Z życia żony, matki i kochanki
znowu ze starego kajecika
Rozpal w piecu,
zrób śniadanie,
podlej kwiaty,
nastaw pranie!
Znów pierogi
są na obiad?
Dobry Boże,
sił mi dodaj.
Zrób psu żarcie,
poodkurzaj!
Co tam!

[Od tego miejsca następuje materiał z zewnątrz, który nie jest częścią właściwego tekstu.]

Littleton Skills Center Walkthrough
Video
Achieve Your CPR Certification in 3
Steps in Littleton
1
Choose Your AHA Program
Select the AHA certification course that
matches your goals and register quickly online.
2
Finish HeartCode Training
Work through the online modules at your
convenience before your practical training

Przecież
jestem duża.
Porąb drewno,
idź do pracy!
Może będę
tam coś znaczyć?
Szoruj sedes,
wytrzyj kurze,
nakarm kota,
dalej, nuże!
A wieczorem,
gdy z nóg lecisz,
jeszcze nerwy
psują dzieci
i mąż pyta
z miną osła:
Co, kochanie,
doszłaś, doszłaś?
Ale w końcu
to nie dramat,
bo nie jestem
przecież sama.
W słabym ciele,
trochę ciasnym,
zamiast jednej,
trzy niewiasty.
Komentarze (73)
Super! nic dodać nic ująć. Serdecznosci
Gdy wątpliwości
w końcu dopadły,
zamiast się złościć
rzuć wszystko w diabli...
A wiersz super
Pozdrawiam
Ciekawie i z humorem przedstawine,
"trzy kobiety w jednej".)
To dobra satyra, podoba sie, ale tez mi szkoda,tej
uleglej kobiety. Pozdrawiam.
ad vocem Dorocie; wiesz, - ja to mam niebywałego
farta, 47 lat temu znalazłem takie 3 w 1, i trzymam
się jej kurczowo do dziś..
:)
Fajna ironia,
a komentarz kasztanowca też
dobry :)
a jak ma małe dzieci i marzy, żeby usiąść do karmienia
z butelką, to niejeden pan się odezwie - "daj ja
nakarmię w końcu jestem ojcem" - z życia wzięte. I
jeszcze zrozumieć, że ona to ma słodkie życie ;)))
kaszt, a czyż taka nie jest?!:))))
najdusiu,
Olu, neplit,
Eleno
dziękować:))))
Zapomnialas, ze jeszcze powinna byc wesola , dowcipna,
zadbana i ladnie wygladac zeby zadowolic pana ...ale
zycie to nie krotki wiersz ...
Gruszko uściski:))
halina
adela
Serdeczności:))
chacharku, zawstydzasz mnie:)))
Vicku, a u ciebie w domu nie ma trzech w jednej?:)))
janusze.k, dzięki, zmieniłam, żeby było bez powtórek:)
Wasze rady są nieocenione:)))
Włosi powiadają,że mężczyzna potrzebuje świetnej żony,
dobrej swoim dzieciom matki
oraz kochanki, co na dziwkę ma zadatki -
jedyny w tym problem, wcale niemały,
polega na tym, aby te trzy kobiety nigdy razem.. się
nie spotkały!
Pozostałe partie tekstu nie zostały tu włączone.